The Earliest Illustrated Manuscripts in History

Community Scholars Talk:

The Earliest Illustrated Manuscripts in History: Reading and Writing the Ancient Egyptian Book

Thursday, July 12, 2018 7:00–8:00 p.m.
Prairie Trails Public Library, Burbank Illinois

http://events.uchicago.edu/…/showEventMore.rdo;jsessionid=E…

Discussions of the history of the “book” focus primarily on the Middle Ages, the development of printing, and the expansion into digital media. However, “books” had existed for thousands of years prior, knowledge of which is often limited because of the tendency to restrict scholarship on such ancient books to technical and specialist publications.

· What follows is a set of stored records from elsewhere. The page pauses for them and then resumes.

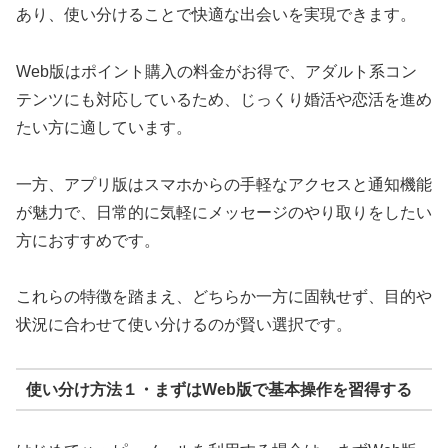
あり、使い分けることで快適な出会いを実現できます。
Web版はポイント購入の料金がお得で、アダルト系コン
テンツにも対応しているため、じっくり婚活や恋活を進め
たい方に適しています。
一方、アプリ版はスマホからの手軽なアクセスと通知機能
が魅力で、日常的に気軽にメッセージのやり取りをしたい
方におすすめです。
これらの特徴を踏まえ、どちらか一方に固執せず、目的や
状況に合わせて使い分けるのが賢い選択です。
使い分け方法１・まずはWeb版で基本操作を習得する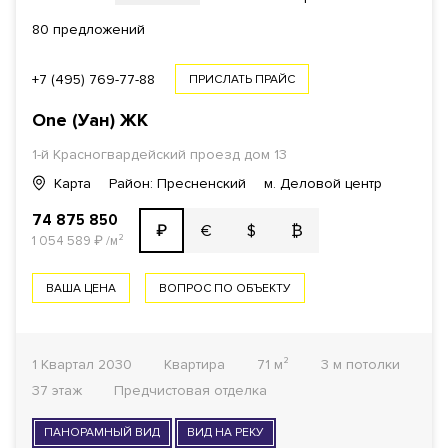
80 предложений
+7 (495) 769-77-88
ПРИСЛАТЬ ПРАЙС
One (Уан)
ЖК
1-й Красногвардейский проезд
дом 13
Карта
Район: Пресненский
м. Деловой центр
74 875 850
€
$
₿
₽
1 054 589
₽
/м²
ВАША ЦЕНА
ВОПРОС ПО ОБЪЕКТУ
1 Квартал 2030
Квартира
71 м²
3 м потолки
37 этаж
Предчистовая отделка
ПАНОРАМНЫЙ ВИД
ВИД НА РЕКУ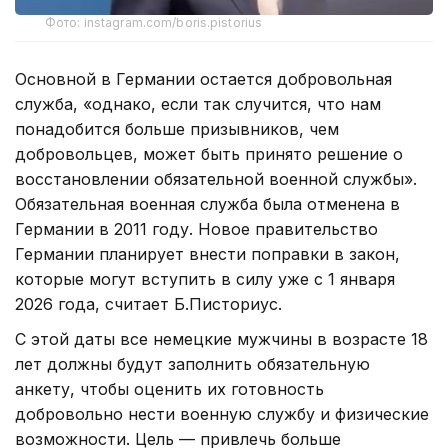
Фото: instagram.com/boris.pistorius
Основной в Германии остается добровольная
служба, «однако, если так случится, что нам
понадобится больше призывников, чем
добровольцев, может быть принято решение о
восстановлении обязательной военной службы».
Обязательная военная служба была отменена в
Германии в 2011 году. Новое правительство
Германии планирует внести поправки в закон,
которые могут вступить в силу уже с 1 января
2026 года, считает Б.Писториус.
С этой даты все немецкие мужчины в возрасте 18
лет должны будут заполнить обязательную
анкету, чтобы оценить их готовность
добровольно нести военную службу и физические
возможности. Цель — привлечь больше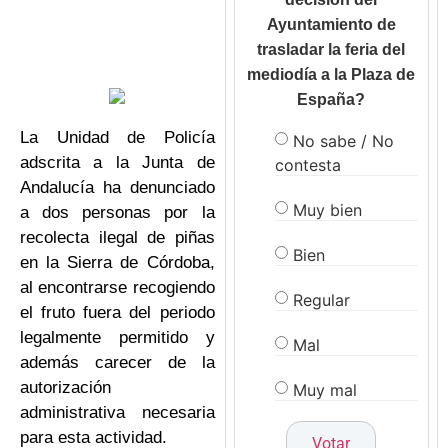
Ayuntamiento de
trasladar la feria del
mediodía a la Plaza de
España?
La Unidad de Policía
No sabe / No
adscrita a la Junta de
contesta
Andalucía ha denunciado
Muy bien
a dos personas por la
recolecta ilegal de piñas
Bien
en la Sierra de Córdoba,
al encontrarse recogiendo
Regular
el fruto fuera del periodo
legalmente permitido y
Mal
además carecer de la
autorización
Muy mal
administrativa necesaria
para esta actividad.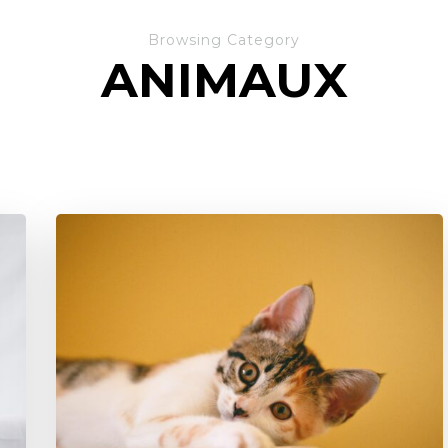
Browsing Category
ANIMAUX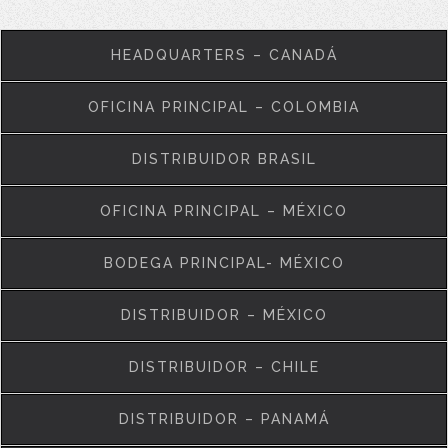
HEADQUARTERS – CANADÁ
OFICINA PRINCIPAL – COLOMBIA
DISTRIBUIDOR BRASIL
OFICINA PRINCIPAL – MÉXICO
BODEGA PRINCIPAL- MÉXICO
DISTRIBUIDOR – MÉXICO
DISTRIBUIDOR – CHILE
DISTRIBUIDOR – PANAMÁ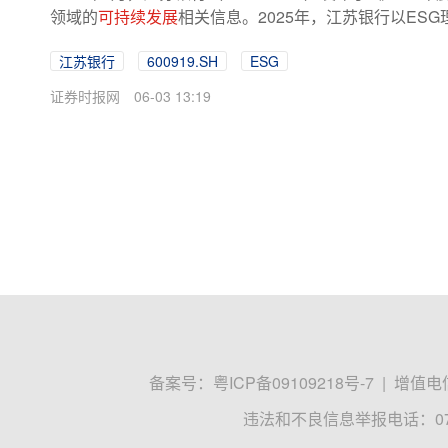
领域的
可持续发展
相关信息。2025年，江苏银行以ES
江苏银行
600919.SH
ESG
证券时报网
06-03 13:19
备案号：
粤ICP备09109218号-7
|
增值电信
违法和不良信息举报电话：0755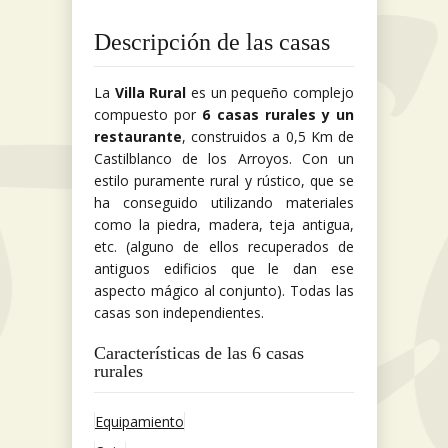
Descripción de las casas
La
Villa Rural
es un pequeño complejo
compuesto por
6 casas rurales y un
restaurante
, construidos a 0,5 Km de
Castilblanco de los Arroyos. Con un
estilo puramente rural y rústico, que se
ha conseguido utilizando materiales
como la piedra, madera, teja antigua,
etc. (alguno de ellos recuperados de
antiguos edificios que le dan ese
aspecto mágico al conjunto). Todas las
casas son independientes.
Características de las 6 casas
rurales
Equipamiento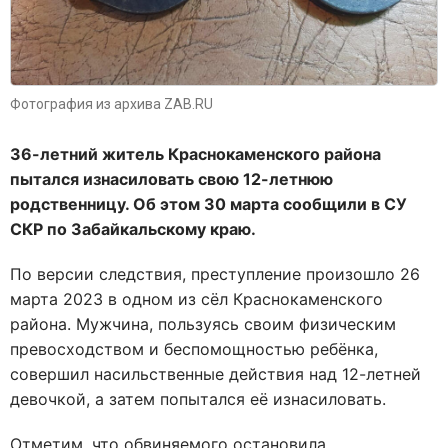
Фотография из архива ZAB.RU
36-летний житель Краснокаменского района
пытался изнасиловать свою 12-летнюю
родственницу. Об этом 30 марта сообщили в СУ
СКР по Забайкальскому краю.
По версии следствия, преступление произошло 26
марта 2023 в одном из сёл Краснокаменского
района. Мужчина, пользуясь своим физическим
превосходством и беспомощностью ребёнка,
совершил насильственные действия над 12-летней
девочкой, а затем попытался её изнасиловать.
Отметим, что обвиняемого остановила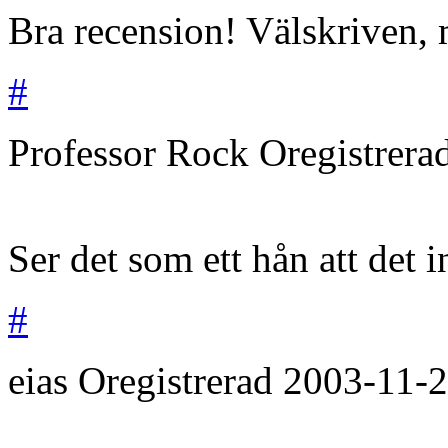
Bra recension! Välskriven,
#
Professor Rock
Oregistrera
Ser det som ett hån att det i
#
eias
Oregistrerad
2003-11-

The result has been, until quite recently, a lopsided focus on the book in the “western” tradition, even though the invention of the “book” actually happened in the ancient Middle East and Egypt. The grand illuminations of Medieval manuscripts, while certainly worthy of the attention they have garnered, were long preceded by the illustrated manuscripts from ancient Egypt, developed at the beginning of the second millennium BC — the earliest texts in human history to be accompanied by images related directly to their content. This talk will focus on the birth of this illustrative tradition in order to reveal how these early manuscripts were made, what the illustrations meant, and how book production in ancient Egypt fits into more modern conceptions of the communications circuit through which the “lives” of books have been told.